- **Data for the task**:
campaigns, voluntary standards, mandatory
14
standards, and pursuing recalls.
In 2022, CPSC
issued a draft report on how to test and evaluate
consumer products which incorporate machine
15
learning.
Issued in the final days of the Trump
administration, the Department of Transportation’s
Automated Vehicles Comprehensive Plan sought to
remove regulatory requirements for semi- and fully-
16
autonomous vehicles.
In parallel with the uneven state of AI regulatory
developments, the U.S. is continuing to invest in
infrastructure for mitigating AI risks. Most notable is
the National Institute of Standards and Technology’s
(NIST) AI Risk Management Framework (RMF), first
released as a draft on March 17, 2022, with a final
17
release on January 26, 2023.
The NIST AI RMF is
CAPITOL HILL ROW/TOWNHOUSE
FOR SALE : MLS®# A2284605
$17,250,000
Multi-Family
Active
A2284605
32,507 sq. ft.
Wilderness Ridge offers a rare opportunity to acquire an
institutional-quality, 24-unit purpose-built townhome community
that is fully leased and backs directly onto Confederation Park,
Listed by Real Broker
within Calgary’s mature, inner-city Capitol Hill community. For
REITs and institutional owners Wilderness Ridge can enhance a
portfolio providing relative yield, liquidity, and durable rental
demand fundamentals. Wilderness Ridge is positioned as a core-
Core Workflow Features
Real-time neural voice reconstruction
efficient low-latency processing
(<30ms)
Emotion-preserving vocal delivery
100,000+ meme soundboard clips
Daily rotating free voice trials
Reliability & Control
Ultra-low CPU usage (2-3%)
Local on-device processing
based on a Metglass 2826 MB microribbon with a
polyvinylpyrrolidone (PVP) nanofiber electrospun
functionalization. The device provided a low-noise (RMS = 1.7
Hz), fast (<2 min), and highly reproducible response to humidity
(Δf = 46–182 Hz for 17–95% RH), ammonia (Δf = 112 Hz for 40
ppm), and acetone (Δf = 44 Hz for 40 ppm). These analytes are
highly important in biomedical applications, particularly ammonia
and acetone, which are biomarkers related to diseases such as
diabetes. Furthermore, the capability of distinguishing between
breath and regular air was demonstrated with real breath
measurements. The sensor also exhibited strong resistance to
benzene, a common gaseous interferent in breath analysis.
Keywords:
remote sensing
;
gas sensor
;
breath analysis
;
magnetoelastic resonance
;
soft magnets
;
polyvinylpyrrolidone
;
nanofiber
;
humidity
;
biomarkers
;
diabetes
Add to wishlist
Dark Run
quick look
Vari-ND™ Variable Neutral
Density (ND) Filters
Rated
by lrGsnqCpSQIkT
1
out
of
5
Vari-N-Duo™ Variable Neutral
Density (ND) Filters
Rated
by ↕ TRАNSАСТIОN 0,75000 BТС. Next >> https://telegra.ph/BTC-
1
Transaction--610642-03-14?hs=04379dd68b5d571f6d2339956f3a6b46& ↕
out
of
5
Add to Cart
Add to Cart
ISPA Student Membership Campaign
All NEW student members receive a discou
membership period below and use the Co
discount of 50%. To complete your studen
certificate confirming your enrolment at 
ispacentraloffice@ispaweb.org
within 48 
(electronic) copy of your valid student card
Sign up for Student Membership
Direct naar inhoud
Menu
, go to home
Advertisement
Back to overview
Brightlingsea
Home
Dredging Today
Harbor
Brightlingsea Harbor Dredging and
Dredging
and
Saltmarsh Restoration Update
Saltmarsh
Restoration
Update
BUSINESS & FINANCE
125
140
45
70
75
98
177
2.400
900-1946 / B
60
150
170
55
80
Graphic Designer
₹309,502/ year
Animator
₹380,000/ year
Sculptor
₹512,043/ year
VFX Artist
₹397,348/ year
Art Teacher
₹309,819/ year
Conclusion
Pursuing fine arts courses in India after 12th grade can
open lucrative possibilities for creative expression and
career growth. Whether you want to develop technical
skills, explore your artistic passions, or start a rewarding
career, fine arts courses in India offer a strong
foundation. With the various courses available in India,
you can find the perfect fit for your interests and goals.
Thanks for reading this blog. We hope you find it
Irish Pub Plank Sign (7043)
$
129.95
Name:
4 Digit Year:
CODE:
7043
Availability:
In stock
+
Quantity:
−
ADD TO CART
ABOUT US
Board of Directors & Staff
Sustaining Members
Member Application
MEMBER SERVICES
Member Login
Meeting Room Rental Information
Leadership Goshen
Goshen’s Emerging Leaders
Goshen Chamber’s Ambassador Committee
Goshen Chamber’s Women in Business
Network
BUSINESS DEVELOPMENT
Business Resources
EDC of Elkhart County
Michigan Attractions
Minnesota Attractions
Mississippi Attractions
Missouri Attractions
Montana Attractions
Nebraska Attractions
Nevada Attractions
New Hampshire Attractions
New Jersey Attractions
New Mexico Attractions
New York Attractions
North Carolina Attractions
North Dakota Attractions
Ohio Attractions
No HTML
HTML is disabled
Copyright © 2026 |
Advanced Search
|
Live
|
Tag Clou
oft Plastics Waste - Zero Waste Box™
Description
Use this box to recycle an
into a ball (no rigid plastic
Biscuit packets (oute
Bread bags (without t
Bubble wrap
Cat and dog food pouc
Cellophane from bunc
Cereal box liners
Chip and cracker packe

- **Task details**: Using the records above, copy each line that contains "within".

- **Task output**:
within Calgary’s mature, inner-city Capitol Hill community. For
within 48 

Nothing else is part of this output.